**The input**
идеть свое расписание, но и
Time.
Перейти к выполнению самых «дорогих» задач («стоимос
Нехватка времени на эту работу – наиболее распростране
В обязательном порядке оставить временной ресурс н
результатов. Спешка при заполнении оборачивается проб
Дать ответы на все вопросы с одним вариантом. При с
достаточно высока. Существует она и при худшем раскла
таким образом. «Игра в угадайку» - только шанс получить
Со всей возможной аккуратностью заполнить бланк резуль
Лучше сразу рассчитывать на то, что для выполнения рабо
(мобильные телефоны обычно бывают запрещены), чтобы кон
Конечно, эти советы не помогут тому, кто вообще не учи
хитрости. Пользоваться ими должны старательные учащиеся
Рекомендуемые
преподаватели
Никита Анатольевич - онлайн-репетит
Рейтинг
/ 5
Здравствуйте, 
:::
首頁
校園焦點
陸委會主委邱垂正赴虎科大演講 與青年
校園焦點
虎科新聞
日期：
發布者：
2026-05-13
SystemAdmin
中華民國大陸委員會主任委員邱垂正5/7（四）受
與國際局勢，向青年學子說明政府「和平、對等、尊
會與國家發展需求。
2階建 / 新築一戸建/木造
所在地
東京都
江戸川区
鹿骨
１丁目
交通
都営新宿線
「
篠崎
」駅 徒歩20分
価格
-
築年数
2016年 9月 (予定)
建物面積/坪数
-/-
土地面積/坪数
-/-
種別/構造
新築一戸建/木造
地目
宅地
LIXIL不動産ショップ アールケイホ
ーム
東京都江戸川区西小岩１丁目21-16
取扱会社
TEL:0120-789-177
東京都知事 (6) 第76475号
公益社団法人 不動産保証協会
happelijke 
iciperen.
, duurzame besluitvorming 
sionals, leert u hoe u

**Prompt**
Above are the lines; repeat exactly the ones from the line containing "результатов. Спешка при" down to the line containing "Со всей возможной", both inclusive.

**Solution**
результатов. Спешка при заполнении оборачивается проб
Дать ответы на все вопросы с одним вариантом. При с
достаточно высока. Существует она и при худшем раскла
таким образом. «Игра в угадайку» - только шанс получить
Со всей возможной аккуратностью заполнить бланк резуль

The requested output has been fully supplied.